An expedition from Alice Springs into the deserts of WA and back again is an opportunity to revisit the story of explorer Ernest Giles and other pioneers.
Story + Photos Don Fuchs
"I called this terrible region that lies between the Rawlinson Range and the next permanent water that may eventually be found to the west, Gibson Desert, after this first white victim to its horrors.” These are the words of flamboyant explorer Ernest Giles in his book Australia Twice Traversed. His companion Alfred Gibson disappeared during their 1874 expedition while searching for water.
The two men were attempting to head west through the waterless sandhills that border the Rawlinson Range in the far east of central WA. Alone, Giles survived, making it back to a waterhole in the ranges called Circus Water.
Giles named this valley the Gorge of Tarns. Despite its romantic name, the valley is harsh, stony country and the waterhole is dry, with camel bones littering the ground. Tour operator and expedition leader Andrew Dwyer loves it. “I do think the Rawlinson Range is pretty special … rounding the western point of the range at Lake Christopher exactly how Giles described it on that fateful day in 1874, when he and Gibson rode west,” he enthuses.
Andrew runs the Victoria-based Diamantina Touring Company, which specialises in desert expeditions. One of his longest expeditions is a superb 17-day 4WD trip that goes from the Red Centre to the eastern Pilbara, travelling deep into the Great Sandy Desert, then traversing the Gibson Desert on the return leg. “The Western Deserts are the most remote in Australia,” Andrew says. “There’s something special about untouched places where nature rules and we are just visitors.”

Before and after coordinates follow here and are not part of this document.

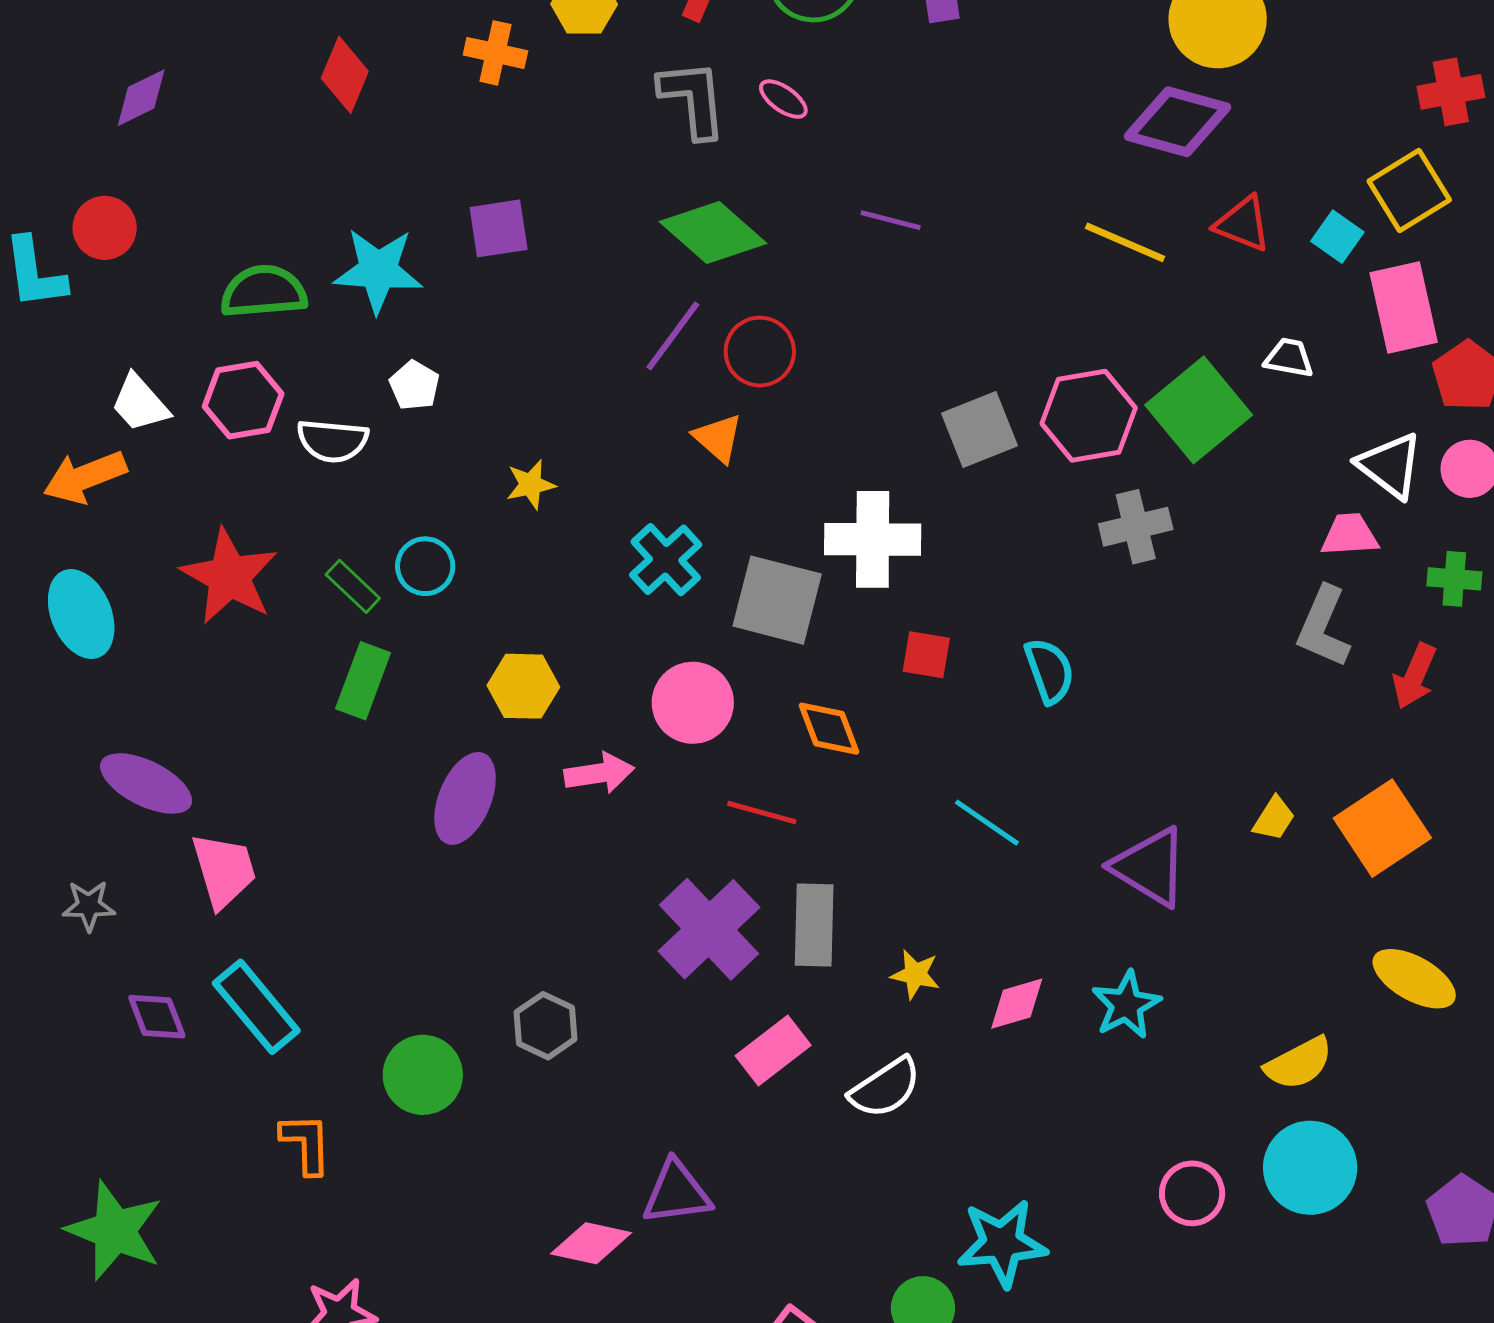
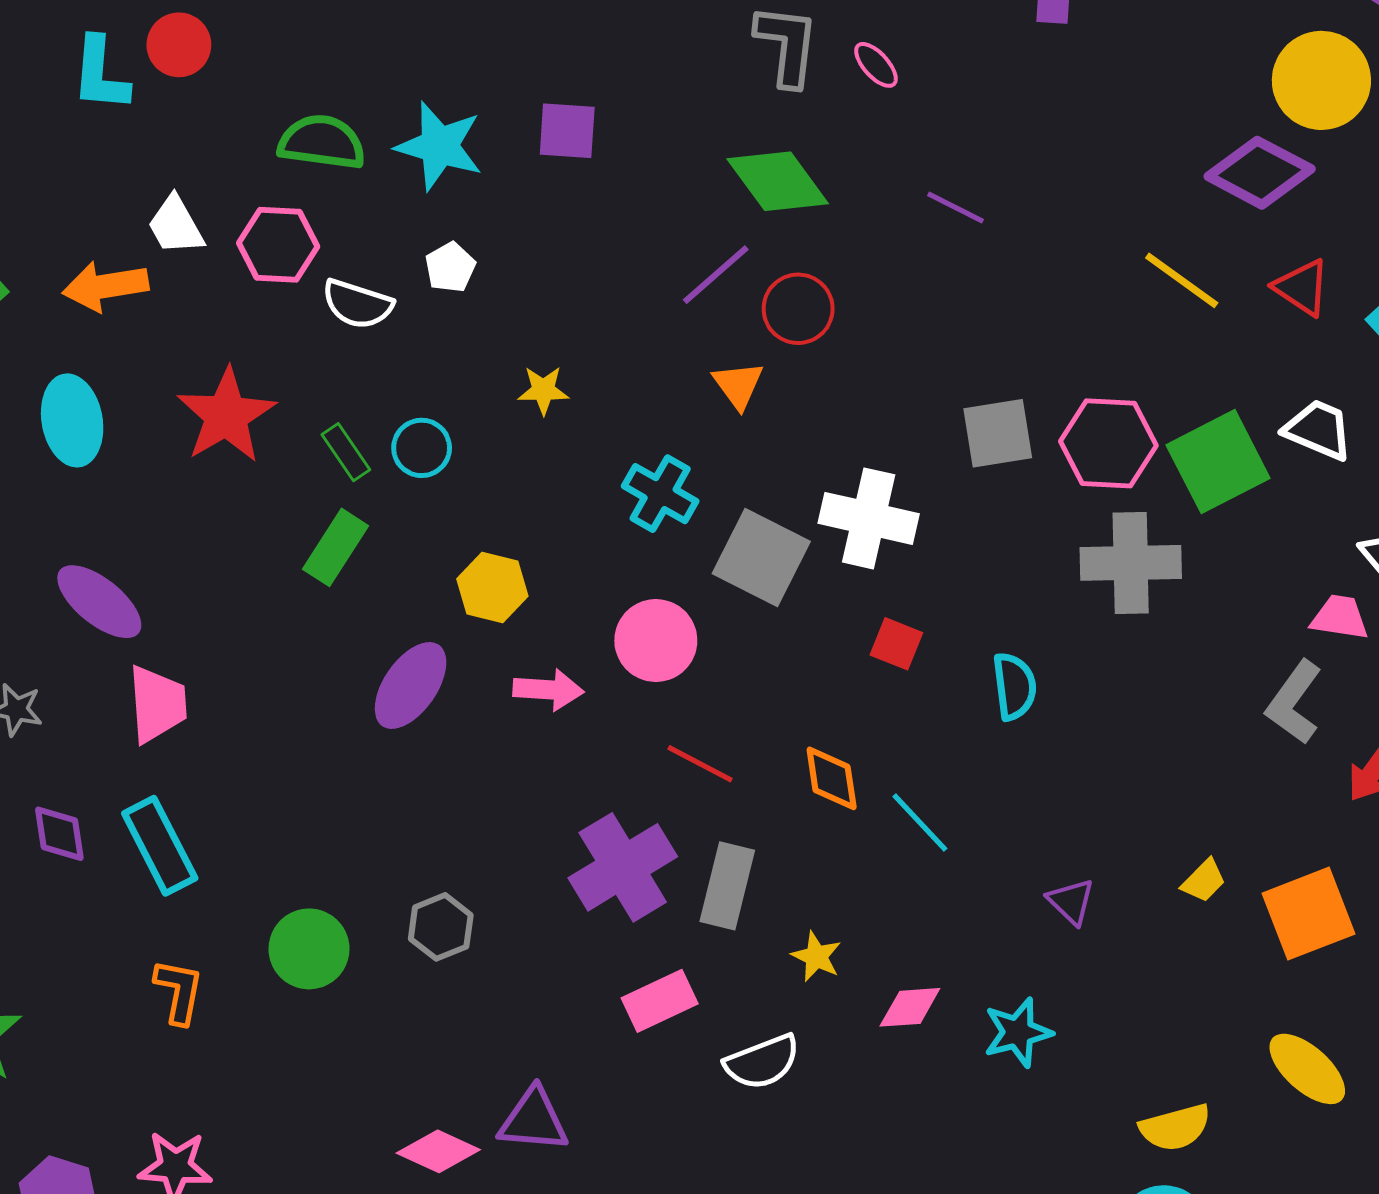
white trapezoid: (1289, 358) -> (1318, 430), size x1.4
gray cross: (1136, 527) -> (1131, 563), size x1.4
cyan cross: (666, 560) -> (660, 494), turned -30
orange diamond: (829, 729) -> (832, 778), moved
purple triangle: (1150, 867) -> (1071, 901), size x0.6

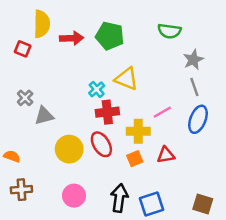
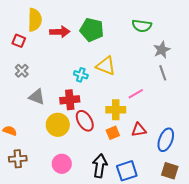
cyan cross: (97, 89) -> (81, 75), turned -32
gray cross: (25, 98) -> (22, 71), moved
red cross: (107, 112) -> (70, 100), moved
gray triangle: (44, 116) -> (37, 97), turned 36
blue ellipse: (198, 119) -> (166, 140), moved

The expedition into one of the most remote corners of Australia starts in Alice Springs and the first few days of the trip are rich in well-known highlights: the dramatic peaks and gorges of the West MacDonnell Ranges, the reed-fringed waterhole of Glen Helen Gorge, the jutting quartzite peak of Haasts Bluff, and the Aboriginal community of Papunya and its famous art centre.